Rapid Test to Establish Grading of Unbound Aggregate Products: Evaluation of Potential Aggregate Grading Technologies
(2000-02) Rauch, Alan F.; Haas, Carl T. (Carl Thomas); Kim, Hyoungkwan; Browne, Craig
A research study is underway to develop automated methods for rapidly grading aggregates on the production line in a typical aggregate separation or mixing facility. This interim report serves to document preliminary work on this project and presents: (1) A discussion of typical plant layouts, to identify potential sampling locations. The best sampling locations appear to be just after final screening, where sorted material is sent to stockpiles, and just before mixing the final product, where aggregates are fed from either stockpiles or charge bins. (2) A thorough examination of six potential technologies that could be used to rapidly determine particle size. After a critical review and a formal decision analysis, both digital image analysis and laser profiling appear to be equally promising and worthy of additional study. (3) A discussion of our current thinking on how to configure scanning equipment of this kind. By considering innovative methods for presenting aggregate particles to the scanning sensor, the opportunity exists for advancing this technology.
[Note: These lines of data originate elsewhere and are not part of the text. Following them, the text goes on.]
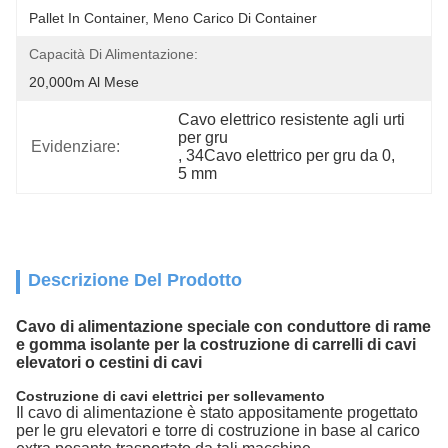
Pallet In Container, Meno Carico Di Container
Capacità Di Alimentazione:
20,000m Al Mese
Cavo elettrico resistente agli urti 
per gru
Evidenziare:
, 
34Cavo elettrico per gru da 0
, 
5 mm
Descrizione Del Prodotto
Cavo di alimentazione speciale con conduttore di rame
e gomma isolante per la costruzione di carrelli di cavi
elevatori o cestini di cavi
Costruzione di cavi elettrici per sollevamento
Il cavo di alimentazione è stato appositamente progettato
per le gru elevatori e torre di costruzione in base al carico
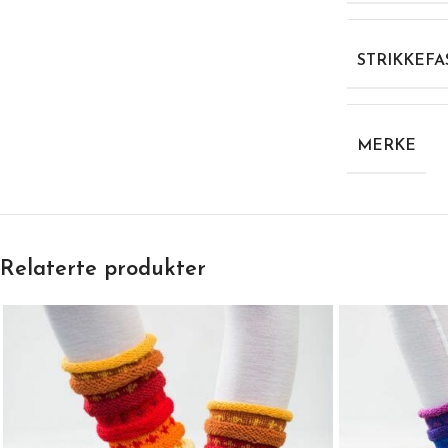
STRIKKEFA
MERKE
Relaterte produkter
An outline of project work planned for the immediate future. Continuing our study of both digital image analysis and laser profiling, we plan to: 1. Conduct a limited, independent evaluation of three commercial particle-sizing machines, which all use digital image analysis. 2. Perform preliminary tests using a laser profiler. 3. Construct a laboratory test bed that can be used to test and evaluate various scanning sensors.